The security of the placement can be further improved by an embodiment in which a pin vise has fixing means for detachable fixing on the delivery wire and carries a cannula of a length of at least 8 cm through which the delivery wire is insertable. This pin vise can be placed at the proximal end of the catheter system prior to inserting the delivery wire. The length of the cannula ensures that it can extend through a Y-connector and a fitting mounted on the proximal end of the catheter. The distal end of the cannula is positioned in the catheter. When the delivery wire is inserted through the pin vise, fluid will flow out through the cannula outside the patient and clean the embolization coil and the delivery wire while these are introduced.
The present invention furthermore relates to a method of introducing a detachable embolization coil into a deployment site in the vascular system.

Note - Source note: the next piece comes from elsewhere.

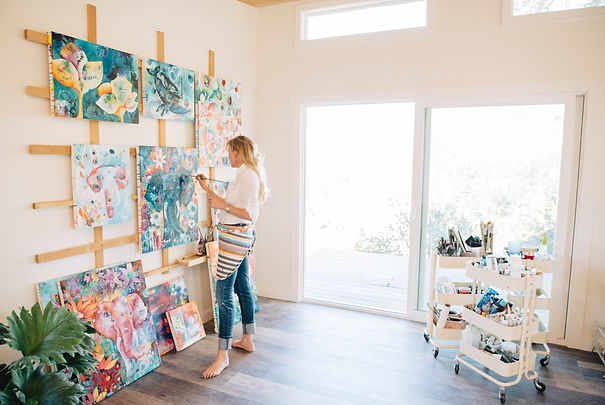 Image resolution: width=605 pixels, height=405 pixels. I want to click on door, so click(x=457, y=169). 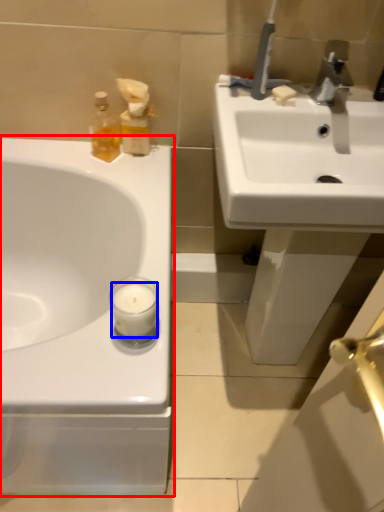 Question: Which point is further to the camera, sink (highlighted by a red box) or candle (highlighted by a blue box)?

Choices:
 (A) sink
 (B) candle

Answer: (B)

According to the method of the present invention: a catheter system with a catheter having a radiopaque marker is positioned in the vascular system with its distal delivery opening at the deployment site and with the proximal end of the catheter system outside the patient; a delivery wire is advanced through the catheter until a radiopaque marker on the delivery wire is positioned at a radiopaque marker on the catheter; a pin vise is then positionally locked on the delivery wire in abutment against the proximal end of the catheter system; then, the pin vise is rotated in a detach direction until the embolization coil is detached from the delivery wire.
The method is safe to use because it assures in a convenient manner that the distal termination of the delivery wire is exactly at the delivery opening or on the proximal side thereof when the embolization coil is detached, so that on one hand the threading coil is unable to damage the vascular wall, and on the other hand the detached coil gets completely clear of the catheter and cannot be inadvertently pulled away from the deployment site when the delivery wire and the catheter are retracted from the vascular system.